Value leakage from likely advisory and transitional services agreements
Previous listed fund internalisations involving Macquarie have seen material payments made for advisory and support services during the transition to internal management (we provide a summary of this in our detailed MQA Research note clients only). The cost of the MIG/MQA restructure was equivalent to approximately 2% of market cap, but this excluded the resetting of MQA's accumulated underperformance deficit to zero (was $4.8bn prior to the restructure). We assume approximately 3% of MQA's market cap or approximately $125m is paid away to Macquarie, with an equivalent capital raising required to fund the payment.
This negatively impacts our valuation by 19 cents per share.
Base and performance fees activated at the MAF (APRR) level
Macquarie currently waives the base fee and performance fee applicable to MQA under the MAF management contract. However, upon MQA internalisation these base fees (€7.4m per annum) and performance fees (15% of performance in excess of an 8% per annum equity IRR) become payable. Factoring in the additional base fees reduces our MQA valuation by 11 cents per share. There is potential that the MAF management structure with Macquarie may be collapsed (requires sale of the MEIF2 stake to a non-Macquarie fund so as to achieve an 85% MAF vote), but this could trigger loss of MAF's governance rights and provides Eiffage with the right to all of MAF at fair market value.
We expect MQA and its co-investors will negotiate these issues with Eiffage in due course.

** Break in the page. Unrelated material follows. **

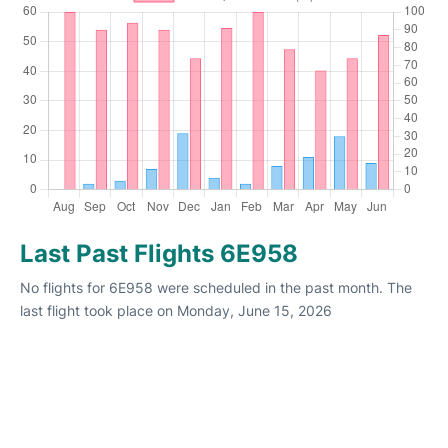
Last Past Flights 6E958
No flights for 6E958 were scheduled in the past month. The
last flight took place on Monday, June 15, 2026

The valuation impact of internalisation is difficult to ascertain until we know how much MQA will pay away in fees to Macquarie – the advisory and transitional services fee is the key unknown. Internalisation will remove a layer of complexity surrounding MQA and improves cashflow by approximately 1.5 cents per share.
Subsequently collapsing the MAF (APRR) structure would also make MQA even more appealing as a takeover target.